Krasnoff, Stuart B., Englich, Ulrich, Miller, Paula G., Shuler, Michael L., Glahn, Raymond P., Donzelli, Bruno G. G., Gibson, Donna M.
Journal of natural products 2012 v.75 no.2 pp. 175-180
Metarhizium, adenocarcinoma, amino acids, biological control, breast neoplasms, conidia, crystal structure, cytotoxicity, entomopathogenic fungi, epithelium, grasshoppers, hepatoma, hydrolysis, inhibitory concentration 50, insecticidal properties, mass spectrometry, nuclear magnetic resonance spectroscopy, pests, phytotoxicity, Africa, Australia
Metarhizium acridum, an entomopathogenic fungus, has been commercialized and used successfully for biocontrol of grasshopper pests in Africa and Australia. Its conidia produce two novel 17-membered macrocycles, metacridamides A (1) and B (2), which consist of a Phe unit condensed with a nonaketide.

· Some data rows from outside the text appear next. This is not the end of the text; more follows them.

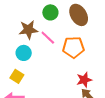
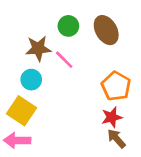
orange pentagon: (73, 47) -> (116, 86), moved, turned 30
yellow square: (17, 76) -> (22, 111), size x1.5

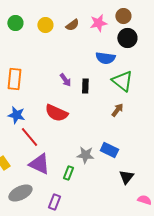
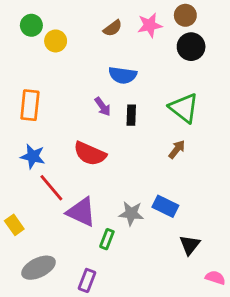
yellow circle: (45, 25) -> (56, 41), moved
blue semicircle: (105, 58) -> (123, 75), moved
purple triangle: (39, 164) -> (81, 212), moved

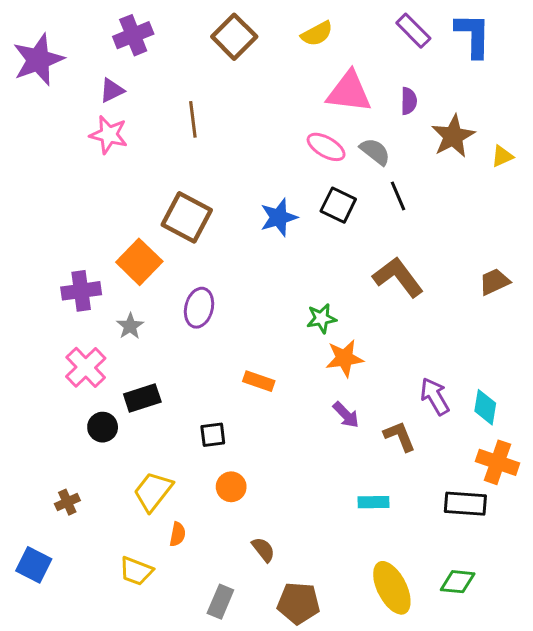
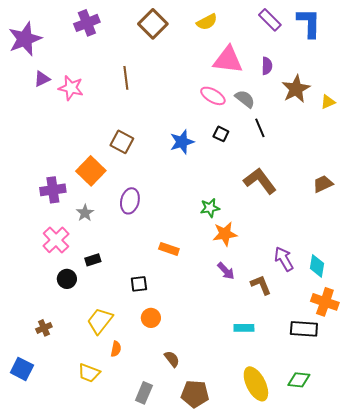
purple triangle: (112, 90) -> (42, 79), moved
black square: (338, 205) -> (221, 134), size x0.7
brown square: (187, 217) -> (122, 142), size x0.7
black rectangle: (142, 398) -> (93, 260), size x0.7

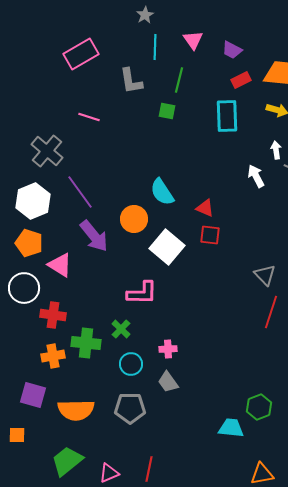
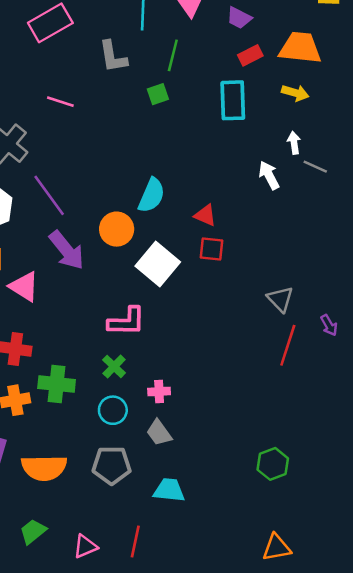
green square: (167, 111) -> (158, 94), turned -30
cyan semicircle: (162, 192) -> (152, 195), turned -124
green cross: (121, 329) -> (114, 366), moved
cyan trapezoid: (231, 428) -> (169, 490), moved
green trapezoid: (67, 461) -> (33, 531), size x0.7

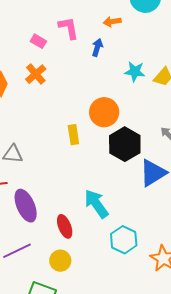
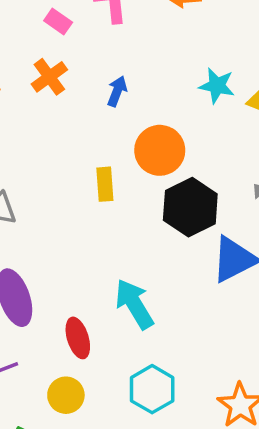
blue arrow: (97, 47) -> (117, 91), moved
cyan hexagon: (124, 240) -> (152, 389), moved

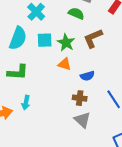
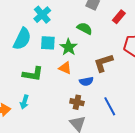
green semicircle: (76, 13) -> (85, 28), moved
brown L-shape: (93, 38) -> (103, 63), moved
green L-shape: (18, 72) -> (33, 74), moved

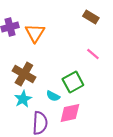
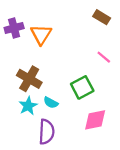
cyan semicircle: (53, 96) -> (51, 103), moved
pink diamond: (70, 113) -> (95, 120), moved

Planar structures were elucidated by a combination of mass spectrometric and NMR techniques. Following hydrolysis of 1, chiral amino acid analysis assigned the l-configuration to the Phe unit. A crystal structure established the absolute configuration of the eight remaining stereogenic centers in 1. Metacridamide A (1) showed cytotoxicity to three cancer lines with IC₅₀'s of 6.2, 11.0, and 10.8 μM against Caco-2 (epithelial colorectal adenocarcinoma), MCF-7 (breast cancer), and HepG2/C3A (hepatoma) cell lines, respectively. In addition, metacridamide B (2) had an IC₅₀ of 18.2 μM against HepG2/C3A, although it was inactive at 100 μM against Caco-2 and MCF-7. Neither analogue showed antimicrobial, phytotoxic, or insecticidal activity.